On September 22nd, the partially decomposed body of Diestler was found in a shallow prairie grave about 15 miles southwest of Casper, Wyoming off of a small country lane in a clump of willows. An autopsy on September 23rd confirmed that the body found was that of Herbert Diestler. Fingerprints matched those of Diestler's military records, and the body had surgical scars known to have been on his body. The body had suffered multiple gunshot wounds. Diestler had indeed been murdered.

First degree murder charges were filed against Phillips and Lindsay, and they were isolated from each other in the penitentiary. The state of Wyoming filed an extradition request with the Commonwealth of Pennsylvania. Pennsylvania Governor George M. Leader signed the extradition orders on October 6th. The men were taken to Douglas, in Converse County, Wyoming, assigned counsel, and a trial date was set for February 6, 1956.

The state of Wyoming listed 53 state witnesses from 8 states in their charges against the men. The men were to be tried individually, with Lindsay being tried first. Jury selection began on Monday, February 6, 1956, when a pool of 75 jurors was exhausted that morning with only six selected. On Tuesday, 38 more prospective jurors were excused with no more being selected. The trial began Wednesday morning after a jury of nine men and three women were finally selected.
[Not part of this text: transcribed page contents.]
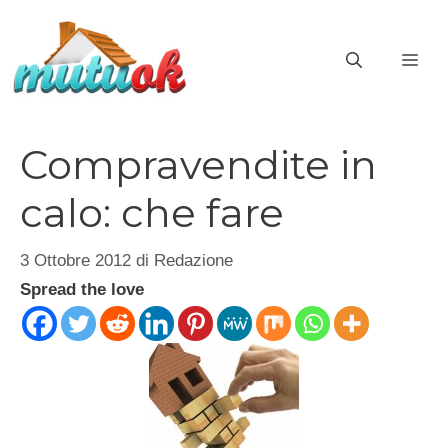
Vai
al
ME
contenuto
Compravendite in
calo: che fare
3 Ottobre 2012
di
Redazione
Spread the love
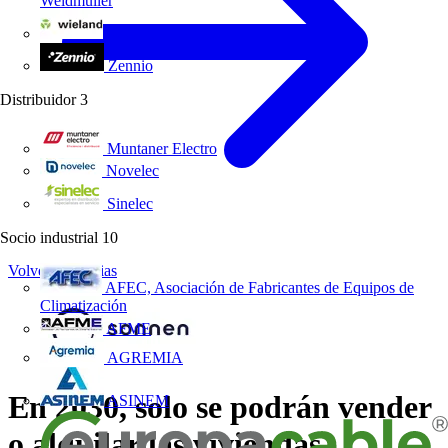
Weidmüller
Wieland Electric
Zennio
Distribuidor
3
Muntaner Electro
Novelec
Sinelec
Socio industrial
10
Volver a Noticias
AFEC, Asociación de Fabricantes de Equipos de
Climatización
AFME
AGREMIA
En 2030, solo se podrán vender
ASINEM
o alquilar las viviendas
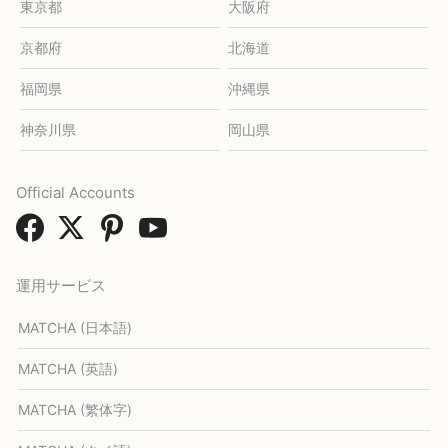
東京都
大阪府
京都府
北海道
福岡県
沖縄県
神奈川県
岡山県
Official Accounts
運用サービス
MATCHA (日本語)
MATCHA (英語)
MATCHA (繁体字)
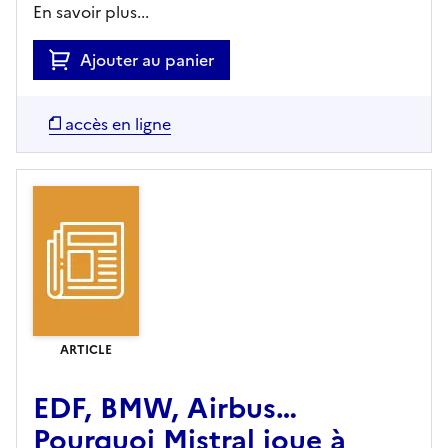
En savoir plus...
Ajouter au panier
accès en ligne
ARTICLE
EDF, BMW, Airbus…
Pourquoi Mistral joue à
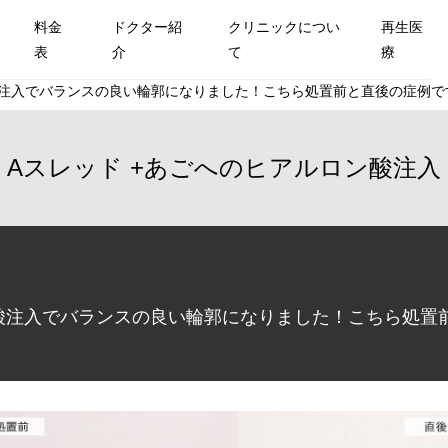
料金
ドクター紹
クリニックについ
再生医
表
介
て
療
注入でバランスの良い輪郭になりました！こちら処置前と直後の症例です(
Aスレッド
あごへのヒアルロン酸注入
注入でバランスの良い輪郭になりました！こちら処置前と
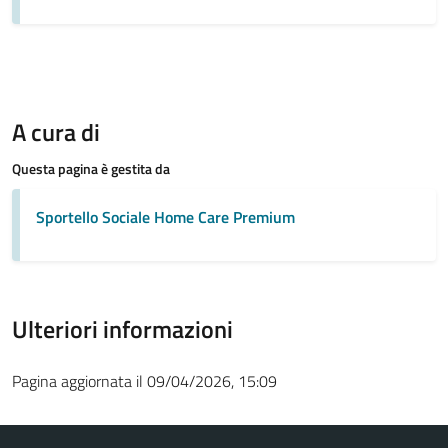
A cura di
Questa pagina è gestita da
Sportello Sociale Home Care Premium
Ulteriori informazioni
Pagina aggiornata il 09/04/2026, 15:09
After four days of testimony, and with Lindsay admitting on the stand that he shot Diestler, a jury took only an hour and forty minutes to find Lindsay guilty of first degree murder. The verdict carried a mandatory death sentence.

The trial of Phillips began on Tuesday, February 14th, with Phillips pleading guilty to second degree murder. Phillips was sentenced to 20 years to life by Judge S. J. Lewis on Wednesday, February 15th, while Lindsay was sentenced to death in the state gas chamber on March 20th. Lindsay's attorney appealed the death sentence and filed a stay of execution. On Tuesday, November 5, 1957, the Wyoming Supreme Court ruled there was no reversible error of Lindsay's conviction of first degree murder, and Lindsay was set to be executed on Janury 4, 1958. An appeal for clemency was submitted to Wyoming Governor Milward L. Simpson by Lindsay's attorney, while an appeal for mercy was submitted to the governor by Lindsay's mother. On December 17th, Governor Simpson commuted the death sentence to life in prison without the possibility of parole.

On January 16, 1961 the Wyoming State Parole Board reviewing murder cases reduced Lindsay's sentence to 70 to 90 years. They also reduced Phillips' sentence to 20 to 75 years. On January 3, 1962, the Parole Board again reduced sentences, reducing Lindsay's sentence to 60 to 70 years, and reducing Phillips' sentence to 6 to 75 years, making him eligible for parole. Our research was unable to determine if he was granted parole, or any additional information about Phillips after this hearing.

On Wednesday, May 23, 1962, Lindsay, again a model prisoner and assigned as a trusty, walked away from a prison work crew outside of the prison and escaped. Lindsay was arrested by police in Elko, Nevada on May 31st after breaking into an auto company garage. On January 6, 1971 the Wyoming State Board of Pardons commuted his sentence to 14 to 16 years and approved parole for Lindsay. Lindsay died on December 10, 1977 in Wyoming.

(NOTE: In some newspaper accounts, Ernest Lindsay's last name is spelled as Lindsey. The correct spelling is undetermined.)